The State Administration for Market Regulation fined Beijing-based Shihui Technology CNY1.5 million (USD235,350), according to a document the watchdog posted on its website yesterday. Shihui Technology also used false or misleading pricing methods to trick consumers or other operators, the SAMR said.
The watchdog also called in businesses in the sector to issue a warning. The SAMR said that it would maintain a high level of awareness about competition in the community group buying market and resolutely maintain market price order.
The SAMR also ordered Shihui Technology to stop doing business in Jiangsu province for three days in order to carry out “rectification.”
It is not the first time that the operator of a community group buying platform has been punished. The SAMR has handed out administrative penalties to many such platforms for improper pricing practices, while telling them to get their houses in order.
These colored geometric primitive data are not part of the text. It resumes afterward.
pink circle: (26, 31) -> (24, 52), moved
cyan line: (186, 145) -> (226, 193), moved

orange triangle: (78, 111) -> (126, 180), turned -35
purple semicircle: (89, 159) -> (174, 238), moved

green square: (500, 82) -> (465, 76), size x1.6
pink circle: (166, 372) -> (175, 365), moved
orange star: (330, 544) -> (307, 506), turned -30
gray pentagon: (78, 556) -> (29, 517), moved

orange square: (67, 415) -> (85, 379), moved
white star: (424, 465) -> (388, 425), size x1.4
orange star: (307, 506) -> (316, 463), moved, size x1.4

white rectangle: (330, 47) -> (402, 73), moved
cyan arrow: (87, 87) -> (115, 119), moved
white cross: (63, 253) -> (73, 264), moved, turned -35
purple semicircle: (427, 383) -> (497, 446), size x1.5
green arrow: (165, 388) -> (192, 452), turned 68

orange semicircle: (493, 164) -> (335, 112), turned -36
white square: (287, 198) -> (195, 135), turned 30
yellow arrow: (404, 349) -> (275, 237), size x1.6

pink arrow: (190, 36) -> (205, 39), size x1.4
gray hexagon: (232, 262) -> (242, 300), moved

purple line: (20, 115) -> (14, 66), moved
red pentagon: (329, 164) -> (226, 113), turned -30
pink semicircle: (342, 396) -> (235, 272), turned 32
Big internet platforms have poured into the group buying market since the second half of last year, dumping goods at below cost by taking advantage of capital, traffic, and data so as to expand rapidly, the SAMR has said.
Such practices have destroyed the normal market pricing order, harmed fair competition, impacted the offline community economy, and hurt the interests of law-abiding small- and mid-sized firms and individual businesses. Consumer interests will also be damaged in the long run, the regulator has said.
After early-stage development, cash subsidies play a less and less important role in group buying, said Ji Diying, a tech analyst with China Renaissance, adding that it will further test the supply chain and warehouse distribution capabilities of individual businesses in future.